May 5, 2020
A Match Made for Murder, by Iona Whishaw
If you’ve ever wondered just how much they have to pay me to love the Lane Winslow mystery series as much as I do…the answer is nothing. And never has there been a series quite so easy to love, a series of books that has done wonders for my reputation as a person with good literary instincts, because everyone I recommend the series to loves them too, and that I get to receive a tiny bit of credit for that is marvellous luck. To have any kind of proximity to Lane Winslow is really a wondrous thing.

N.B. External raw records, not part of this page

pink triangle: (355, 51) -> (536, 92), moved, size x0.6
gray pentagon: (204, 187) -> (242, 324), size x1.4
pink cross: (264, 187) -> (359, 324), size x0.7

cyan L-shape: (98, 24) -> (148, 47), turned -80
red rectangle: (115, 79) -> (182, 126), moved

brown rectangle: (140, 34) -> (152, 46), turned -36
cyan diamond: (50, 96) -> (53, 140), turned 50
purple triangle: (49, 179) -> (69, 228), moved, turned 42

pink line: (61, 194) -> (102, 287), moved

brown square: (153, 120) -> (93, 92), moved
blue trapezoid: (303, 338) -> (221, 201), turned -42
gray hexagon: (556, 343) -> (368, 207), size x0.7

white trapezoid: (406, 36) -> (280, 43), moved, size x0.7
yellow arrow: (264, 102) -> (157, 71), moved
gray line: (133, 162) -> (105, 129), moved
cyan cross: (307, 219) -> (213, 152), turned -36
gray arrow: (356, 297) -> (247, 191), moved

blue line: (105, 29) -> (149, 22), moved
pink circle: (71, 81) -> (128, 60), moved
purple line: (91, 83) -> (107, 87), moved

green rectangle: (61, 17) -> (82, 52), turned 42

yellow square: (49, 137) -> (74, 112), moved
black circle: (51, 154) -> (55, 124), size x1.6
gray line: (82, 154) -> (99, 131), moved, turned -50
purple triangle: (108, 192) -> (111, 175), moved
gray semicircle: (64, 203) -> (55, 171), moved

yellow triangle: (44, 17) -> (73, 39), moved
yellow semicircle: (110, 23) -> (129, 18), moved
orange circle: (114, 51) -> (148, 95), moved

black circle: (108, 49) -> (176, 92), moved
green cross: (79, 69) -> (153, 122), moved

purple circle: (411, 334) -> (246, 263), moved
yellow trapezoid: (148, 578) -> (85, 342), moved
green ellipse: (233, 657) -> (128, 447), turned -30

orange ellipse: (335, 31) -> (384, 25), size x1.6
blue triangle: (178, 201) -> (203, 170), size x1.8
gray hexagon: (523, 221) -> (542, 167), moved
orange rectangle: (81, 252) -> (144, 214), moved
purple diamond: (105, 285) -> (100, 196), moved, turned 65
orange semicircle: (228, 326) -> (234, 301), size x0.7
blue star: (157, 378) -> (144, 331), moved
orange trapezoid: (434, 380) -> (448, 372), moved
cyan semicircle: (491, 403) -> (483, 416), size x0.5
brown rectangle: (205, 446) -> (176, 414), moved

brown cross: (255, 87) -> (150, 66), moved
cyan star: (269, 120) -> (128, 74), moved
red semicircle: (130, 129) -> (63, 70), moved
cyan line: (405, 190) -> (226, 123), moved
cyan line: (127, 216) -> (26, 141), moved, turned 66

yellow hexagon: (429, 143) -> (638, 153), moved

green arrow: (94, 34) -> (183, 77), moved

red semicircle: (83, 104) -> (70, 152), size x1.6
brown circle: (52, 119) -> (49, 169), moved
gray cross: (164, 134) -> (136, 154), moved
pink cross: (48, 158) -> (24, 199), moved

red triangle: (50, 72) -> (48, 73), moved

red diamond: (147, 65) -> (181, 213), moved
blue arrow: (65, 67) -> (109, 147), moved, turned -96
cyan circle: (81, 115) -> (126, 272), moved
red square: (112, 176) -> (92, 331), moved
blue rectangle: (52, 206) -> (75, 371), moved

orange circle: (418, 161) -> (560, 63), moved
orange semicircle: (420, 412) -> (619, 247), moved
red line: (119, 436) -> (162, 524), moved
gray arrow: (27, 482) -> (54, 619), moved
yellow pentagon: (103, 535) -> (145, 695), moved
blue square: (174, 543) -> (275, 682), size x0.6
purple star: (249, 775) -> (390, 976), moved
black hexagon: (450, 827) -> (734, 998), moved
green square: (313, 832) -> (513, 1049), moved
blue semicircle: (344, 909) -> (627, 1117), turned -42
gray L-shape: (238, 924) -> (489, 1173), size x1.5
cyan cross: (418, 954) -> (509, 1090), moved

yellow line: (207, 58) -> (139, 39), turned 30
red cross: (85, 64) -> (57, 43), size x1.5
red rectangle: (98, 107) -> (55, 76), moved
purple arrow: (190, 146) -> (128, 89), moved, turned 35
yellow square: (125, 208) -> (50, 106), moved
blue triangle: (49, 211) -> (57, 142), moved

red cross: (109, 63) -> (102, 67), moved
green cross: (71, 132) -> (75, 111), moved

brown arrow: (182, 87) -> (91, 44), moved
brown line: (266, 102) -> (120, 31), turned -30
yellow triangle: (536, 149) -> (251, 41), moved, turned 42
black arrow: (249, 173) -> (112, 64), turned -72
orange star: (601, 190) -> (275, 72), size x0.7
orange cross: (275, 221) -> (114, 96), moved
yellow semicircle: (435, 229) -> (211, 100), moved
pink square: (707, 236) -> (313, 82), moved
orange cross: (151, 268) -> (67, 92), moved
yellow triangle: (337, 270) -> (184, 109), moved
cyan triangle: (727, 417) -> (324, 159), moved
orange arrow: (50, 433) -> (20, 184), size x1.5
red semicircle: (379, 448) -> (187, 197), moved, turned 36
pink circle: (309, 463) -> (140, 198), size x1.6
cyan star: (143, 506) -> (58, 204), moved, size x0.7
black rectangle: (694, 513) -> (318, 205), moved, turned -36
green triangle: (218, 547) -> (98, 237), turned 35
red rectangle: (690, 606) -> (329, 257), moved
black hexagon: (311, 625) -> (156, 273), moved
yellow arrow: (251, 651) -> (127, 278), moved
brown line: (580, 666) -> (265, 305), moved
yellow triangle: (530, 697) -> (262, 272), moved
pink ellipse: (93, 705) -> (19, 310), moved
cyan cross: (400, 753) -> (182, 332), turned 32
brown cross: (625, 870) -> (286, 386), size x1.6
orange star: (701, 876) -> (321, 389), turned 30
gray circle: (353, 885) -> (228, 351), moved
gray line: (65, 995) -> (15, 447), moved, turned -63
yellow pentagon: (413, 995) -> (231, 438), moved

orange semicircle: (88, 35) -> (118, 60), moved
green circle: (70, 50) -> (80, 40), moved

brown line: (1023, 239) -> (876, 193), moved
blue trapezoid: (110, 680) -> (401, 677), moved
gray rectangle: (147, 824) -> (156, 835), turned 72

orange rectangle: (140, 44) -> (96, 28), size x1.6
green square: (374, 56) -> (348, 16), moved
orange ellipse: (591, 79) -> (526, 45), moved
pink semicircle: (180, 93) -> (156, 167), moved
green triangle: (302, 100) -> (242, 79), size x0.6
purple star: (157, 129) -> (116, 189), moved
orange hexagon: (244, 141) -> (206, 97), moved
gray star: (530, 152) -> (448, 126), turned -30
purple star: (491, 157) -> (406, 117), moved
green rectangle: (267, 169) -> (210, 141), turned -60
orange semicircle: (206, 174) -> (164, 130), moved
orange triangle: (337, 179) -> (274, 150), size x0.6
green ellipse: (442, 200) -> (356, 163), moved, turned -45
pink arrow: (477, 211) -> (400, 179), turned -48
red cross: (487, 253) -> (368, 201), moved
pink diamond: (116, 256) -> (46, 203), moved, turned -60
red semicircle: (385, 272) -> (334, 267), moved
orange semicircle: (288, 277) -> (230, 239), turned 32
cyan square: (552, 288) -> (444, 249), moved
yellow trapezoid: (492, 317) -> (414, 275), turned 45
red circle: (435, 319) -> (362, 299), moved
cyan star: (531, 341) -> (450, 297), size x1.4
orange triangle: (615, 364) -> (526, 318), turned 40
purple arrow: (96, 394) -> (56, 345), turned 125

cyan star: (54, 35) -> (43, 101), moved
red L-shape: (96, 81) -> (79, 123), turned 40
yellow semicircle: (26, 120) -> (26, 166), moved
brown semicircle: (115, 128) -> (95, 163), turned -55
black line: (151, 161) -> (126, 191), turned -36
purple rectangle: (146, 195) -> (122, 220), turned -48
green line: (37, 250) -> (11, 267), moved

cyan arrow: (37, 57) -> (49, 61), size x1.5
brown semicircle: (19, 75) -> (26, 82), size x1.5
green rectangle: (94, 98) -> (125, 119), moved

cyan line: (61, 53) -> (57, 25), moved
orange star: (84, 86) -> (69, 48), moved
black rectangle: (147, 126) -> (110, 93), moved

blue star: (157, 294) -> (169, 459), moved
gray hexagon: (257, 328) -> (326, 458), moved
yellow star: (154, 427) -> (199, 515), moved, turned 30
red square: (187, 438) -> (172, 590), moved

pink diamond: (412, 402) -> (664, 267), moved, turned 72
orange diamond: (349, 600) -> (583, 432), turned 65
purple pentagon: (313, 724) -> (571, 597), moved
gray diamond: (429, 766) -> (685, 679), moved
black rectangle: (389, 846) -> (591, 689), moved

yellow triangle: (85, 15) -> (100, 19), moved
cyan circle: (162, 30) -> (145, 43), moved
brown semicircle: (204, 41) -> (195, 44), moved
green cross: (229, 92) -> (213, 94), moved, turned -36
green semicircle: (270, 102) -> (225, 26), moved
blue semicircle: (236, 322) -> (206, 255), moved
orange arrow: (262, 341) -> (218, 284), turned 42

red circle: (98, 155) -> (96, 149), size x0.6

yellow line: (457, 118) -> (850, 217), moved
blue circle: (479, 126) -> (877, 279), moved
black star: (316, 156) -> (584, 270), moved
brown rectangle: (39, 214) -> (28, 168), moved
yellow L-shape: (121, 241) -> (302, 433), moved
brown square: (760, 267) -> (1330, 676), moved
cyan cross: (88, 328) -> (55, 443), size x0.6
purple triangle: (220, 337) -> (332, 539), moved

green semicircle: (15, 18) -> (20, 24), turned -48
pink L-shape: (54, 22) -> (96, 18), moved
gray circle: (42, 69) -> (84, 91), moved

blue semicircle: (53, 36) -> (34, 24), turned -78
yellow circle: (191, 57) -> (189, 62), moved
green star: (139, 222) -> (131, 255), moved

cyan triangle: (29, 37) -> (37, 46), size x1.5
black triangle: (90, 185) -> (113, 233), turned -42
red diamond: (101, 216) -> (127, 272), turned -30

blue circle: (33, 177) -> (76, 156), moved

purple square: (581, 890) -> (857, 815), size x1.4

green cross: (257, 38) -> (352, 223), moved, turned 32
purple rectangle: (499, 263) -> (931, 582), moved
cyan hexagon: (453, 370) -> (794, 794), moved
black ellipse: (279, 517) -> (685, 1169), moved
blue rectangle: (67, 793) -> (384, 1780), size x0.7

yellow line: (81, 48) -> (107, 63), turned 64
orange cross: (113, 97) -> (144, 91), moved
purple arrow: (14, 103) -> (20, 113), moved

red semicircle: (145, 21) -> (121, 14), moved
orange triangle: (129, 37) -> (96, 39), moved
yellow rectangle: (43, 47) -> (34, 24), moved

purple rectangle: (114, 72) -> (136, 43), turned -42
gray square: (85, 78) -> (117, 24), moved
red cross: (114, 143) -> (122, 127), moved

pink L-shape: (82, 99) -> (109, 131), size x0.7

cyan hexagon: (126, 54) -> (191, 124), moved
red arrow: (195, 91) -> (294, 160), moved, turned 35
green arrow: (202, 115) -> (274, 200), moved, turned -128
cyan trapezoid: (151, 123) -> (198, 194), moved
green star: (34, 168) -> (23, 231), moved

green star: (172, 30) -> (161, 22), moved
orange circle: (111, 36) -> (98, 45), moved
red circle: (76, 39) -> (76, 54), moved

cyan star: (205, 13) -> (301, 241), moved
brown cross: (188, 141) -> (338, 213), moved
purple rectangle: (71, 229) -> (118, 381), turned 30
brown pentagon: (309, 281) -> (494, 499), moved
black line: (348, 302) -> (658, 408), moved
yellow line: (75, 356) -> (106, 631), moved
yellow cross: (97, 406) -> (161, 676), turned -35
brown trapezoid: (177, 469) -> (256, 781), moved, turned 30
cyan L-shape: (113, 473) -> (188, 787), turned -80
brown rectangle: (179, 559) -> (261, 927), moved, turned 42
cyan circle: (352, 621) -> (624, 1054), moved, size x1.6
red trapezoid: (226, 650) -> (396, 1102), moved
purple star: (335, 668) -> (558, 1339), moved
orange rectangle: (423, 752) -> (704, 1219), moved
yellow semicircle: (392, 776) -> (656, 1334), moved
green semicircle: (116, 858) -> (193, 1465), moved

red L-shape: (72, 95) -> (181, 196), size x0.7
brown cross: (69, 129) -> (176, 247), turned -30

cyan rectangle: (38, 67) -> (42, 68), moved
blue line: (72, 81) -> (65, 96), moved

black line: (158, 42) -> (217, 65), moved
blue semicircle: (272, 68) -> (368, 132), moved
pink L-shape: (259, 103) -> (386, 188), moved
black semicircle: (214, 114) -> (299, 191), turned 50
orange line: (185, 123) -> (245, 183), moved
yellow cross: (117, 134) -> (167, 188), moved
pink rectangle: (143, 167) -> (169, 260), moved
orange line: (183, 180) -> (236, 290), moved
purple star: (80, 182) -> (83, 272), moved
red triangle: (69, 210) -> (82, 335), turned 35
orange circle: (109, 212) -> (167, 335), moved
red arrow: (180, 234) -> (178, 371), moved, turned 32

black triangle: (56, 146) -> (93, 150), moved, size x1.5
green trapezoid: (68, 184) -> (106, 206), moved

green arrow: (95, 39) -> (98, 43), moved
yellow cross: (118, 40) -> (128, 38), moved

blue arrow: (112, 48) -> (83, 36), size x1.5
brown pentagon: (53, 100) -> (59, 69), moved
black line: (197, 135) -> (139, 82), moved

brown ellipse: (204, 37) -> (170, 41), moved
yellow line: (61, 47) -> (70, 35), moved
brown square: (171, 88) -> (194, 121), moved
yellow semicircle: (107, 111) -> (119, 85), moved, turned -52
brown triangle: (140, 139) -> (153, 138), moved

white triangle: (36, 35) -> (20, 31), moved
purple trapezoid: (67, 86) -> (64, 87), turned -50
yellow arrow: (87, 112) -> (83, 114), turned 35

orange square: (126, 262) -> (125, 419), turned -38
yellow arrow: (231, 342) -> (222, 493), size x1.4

It never disappoints, this series, whose seventh installment is A Match Made For Murder, and Iona Whishaw has taken her heroine and her new husband on honeymoon to Tucson, Arizona. But first I’ll catch you up a bit, if you’re new to King’s Cove, the small village outside of Nelson, BC, where Lane Winslow—young, brilliant, beautiful, looking for a quiet life after spending WW2 spying for the British—retires in search of a quieter life, but she’s just got this knack for stumbling over bodies. Which brings her close to the handsome Inspector Darling—although in the first book, he’s arresting her on suspicion of murder. All that’s sorted out now, however, and the wedding has finally happened. On her honeymoon, at least, will Lane finally get the rest and relaxation she’s been seeking for the past two years?
But just while Lane is settled onto a lounge chair by the pool, reading a book (Nine Tailors, by Dorothy Sayers, naturally!), a shot rings out, and it won’t be the last one fired before the book is over. It turns out that Lane and Darling are surrounded by couples with complicated arrangements, mob connections, and possibly murderous intentions. Meanwhile, back in King’s Cove, Ames is left to unravel a curious case involving a dead man whose reputation for interfering with teenage girls goes back at least a decade, and when the woman he fancies turns out to have a connection to him, he struggles to retain his impartiality.
As always with Whishaw’s books, the novel is a delight, charming and funny, cozy and enveloping—by page 7, there are already scones. It’s also a wonderful literary homage to the classics of detective fiction, and I love that Nelson, BC, comes with its very own Baker Street. But coziness is not even the half of it—the series takes on race and racism (in this latest book, Nelson has its first Black police officer and Ames comes to understand that he gets to be regarded as an individual, while his colleague is forever representing an entire race), and misogyny, rape and spousal abuse all factor in this story, which is strongly concerned with the enormous power that men had at the time (and still have now) to control the women in their lives, and also with their sense of entitlement to that control. It’s an idea that is present in both Lane and Darling’s minds as they contemplate how their relationship might be different now that they are married—but then neither of them has ever had much taste for convention.
Lane Winslow, of course, will be keeping her name.